**Activity**
Retype the entries below exactly, and keep every picture out of your version.
*** Opening of Data for the task ***
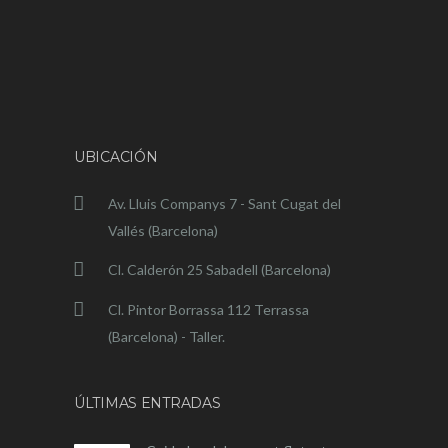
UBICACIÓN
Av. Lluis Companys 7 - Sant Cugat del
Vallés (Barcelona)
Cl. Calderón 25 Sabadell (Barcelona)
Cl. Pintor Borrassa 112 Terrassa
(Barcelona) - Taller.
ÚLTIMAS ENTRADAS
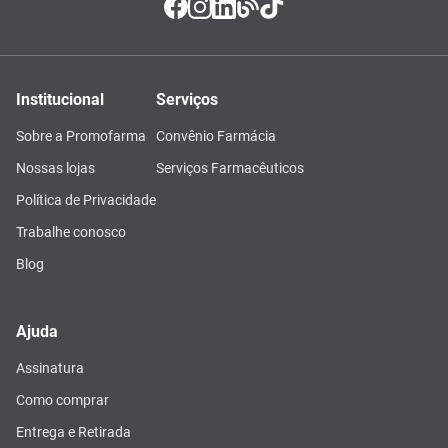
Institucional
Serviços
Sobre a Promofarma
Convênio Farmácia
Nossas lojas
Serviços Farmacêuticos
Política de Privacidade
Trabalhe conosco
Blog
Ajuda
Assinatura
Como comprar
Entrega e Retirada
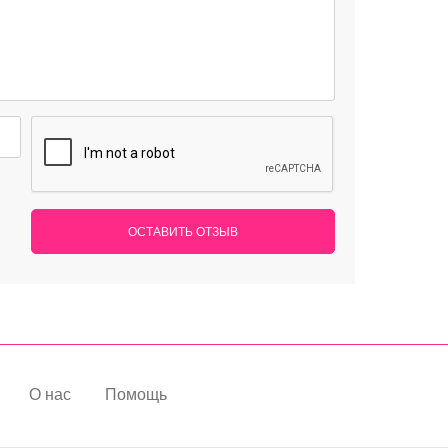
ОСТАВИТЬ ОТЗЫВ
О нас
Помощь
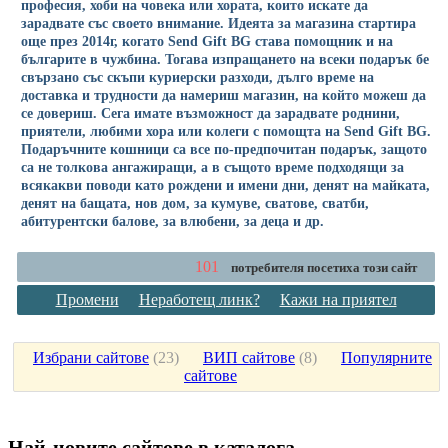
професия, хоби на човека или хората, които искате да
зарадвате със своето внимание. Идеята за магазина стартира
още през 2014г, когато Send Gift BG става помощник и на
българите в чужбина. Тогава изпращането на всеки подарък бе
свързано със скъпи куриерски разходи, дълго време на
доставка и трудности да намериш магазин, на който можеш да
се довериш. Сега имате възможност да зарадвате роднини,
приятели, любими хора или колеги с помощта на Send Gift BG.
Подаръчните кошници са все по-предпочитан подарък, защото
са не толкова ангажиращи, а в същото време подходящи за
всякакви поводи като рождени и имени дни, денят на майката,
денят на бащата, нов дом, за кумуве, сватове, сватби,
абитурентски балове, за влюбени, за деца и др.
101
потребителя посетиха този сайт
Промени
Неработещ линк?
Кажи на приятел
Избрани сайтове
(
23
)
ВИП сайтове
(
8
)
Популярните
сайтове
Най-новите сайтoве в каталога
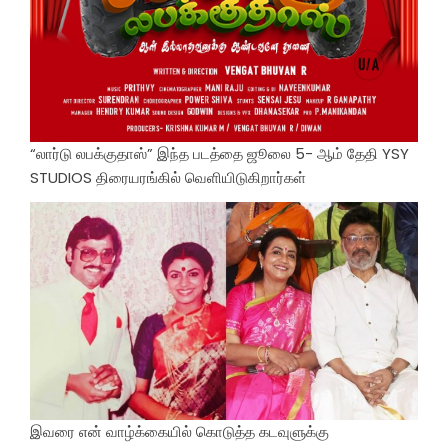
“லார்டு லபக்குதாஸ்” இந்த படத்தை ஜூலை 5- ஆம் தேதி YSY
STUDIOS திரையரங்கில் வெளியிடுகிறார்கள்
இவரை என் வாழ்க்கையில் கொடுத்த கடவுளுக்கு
*** Close of Data for the task ***
**Finished exercise**
UBICACIÓN
Av. Lluis Companys 7 - Sant Cugat del
Vallés (Barcelona)
Cl. Calderón 25 Sabadell (Barcelona)
Cl. Pintor Borrassa 112 Terrassa
(Barcelona) - Taller.
ÚLTIMAS ENTRADAS
Institucional
Serviços
Sobre a Promofarma
Convênio Farmácia
Nossas lojas
Serviços Farmacêuticos
Política de Privacidade
Trabalhe conosco
Blog
Ajuda
Assinatura
Como comprar
Entrega e Retirada
ОСТАВИТЬ ОТЗЫВ
О нас
Помощь
професия, хоби на човека или хората, които искате да
зарадвате със своето внимание. Идеята за магазина стартира
още през 2014г, когато Send Gift BG става помощник и на
българите в чужбина. Тогава изпращането на всеки подарък бе
свързано със скъпи куриерски разходи, дълго време на
доставка и трудности да намериш магазин, на който можеш да
се довериш. Сега имате възможност да зарадвате роднини,
приятели, любими хора или колеги с помощта на Send Gift BG.
Подаръчните кошници са все по-предпочитан подарък, защото
са не толкова ангажиращи, а в същото време подходящи за
всякакви поводи като рождени и имени дни, денят на майката,
денят на бащата, нов дом, за кумуве, сватове, сватби,
абитурентски балове, за влюбени, за деца и др.
101
потребителя посетиха този сайт
Промени
Неработещ линк?
Кажи на приятел
Избрани сайтове
(
23
)
ВИП сайтове
(
8
)
Популярните
сайтове
Най-новите сайтoве в каталога
“லார்டு லபக்குதாஸ்” இந்த படத்தை ஜூலை 5- ஆம் தேதி YSY
STUDIOS திரையரங்கில் வெளியிடுகிறார்கள்
இவரை என் வாழ்க்கையில் கொடுத்த கடவுளுக்கு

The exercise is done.